Anyone noticed something similar?

Dookie

Yes, folks take (sometimes large) chunks of resources to consume at their house.  I've also noticed that they go on binges where the ale disappears rapidly although it usually coincides with when one of my taverns has the wrong recipe or runs low on raw materials.

In my current town, my workforce is unbalanced with too many free laborers, so perhaps you're on to something about idle drinking.  I think an individual can grab too much at once whereas the brewer can't grab enough materials to make the same amount.  For every drinker you would need like so many taverns.   Look at irrelevant and the 33 taverns and still has to pull ale with traders.

irrelevant

#56
Well of course I'm pulling ale with the traders, I'm making ale to use for trade, not for my guys to drink!  ;D

Just wanted to say one more thing about ale, kind of a summary. The keys to making lots of ale for trading, and making it continuously.

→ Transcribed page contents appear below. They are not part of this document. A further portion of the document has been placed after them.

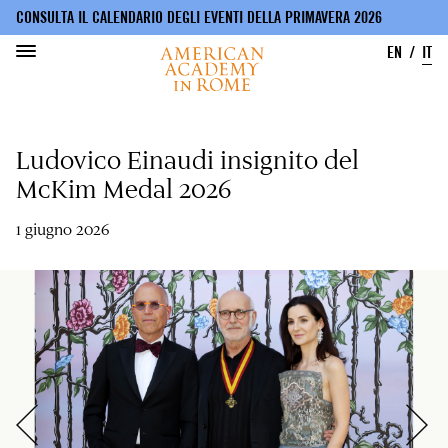
CONSULTA IL CALENDARIO DEGLI EVENTI DELLA PRIMAVERA 2026
EN
IT
Salta
al
Ludovico Einaudi insignito del
contenuto
principale
McKim Medal 2026
1 giugno 2026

  • Just use one kind of fruit (not berries or wheat)
  • Put your taverns directly on your markets, up to 4 on each one (see my "Sink Mill" blog for examples)
  • Don't rely solely on orchards, you need to flood your distribution system with fruit. Buy as much as you can. Your guys need fruit anyway, let them take what they need
  • Be sure to have plenty of traders, and make sure your TPs are always set to collect ale, that means you have to keep bumping the desired inventory

As for buying fruit, this is what I do. Any boat arriving with fruit, the first thing I do (after buying any logs with firewood) is spend 1000 ale to buy 8000 fruit. This replaces the 3000 fruit it took to make that ale, provides 3000 fruit for food, and contributes 2000 to making even more ale.

rkelly17

I'll second what @irrelevant said about ale: trade it, don't drink it. I do it a bit differently than he does, but the effect is the same. Keep trading post demand higher than current capacity.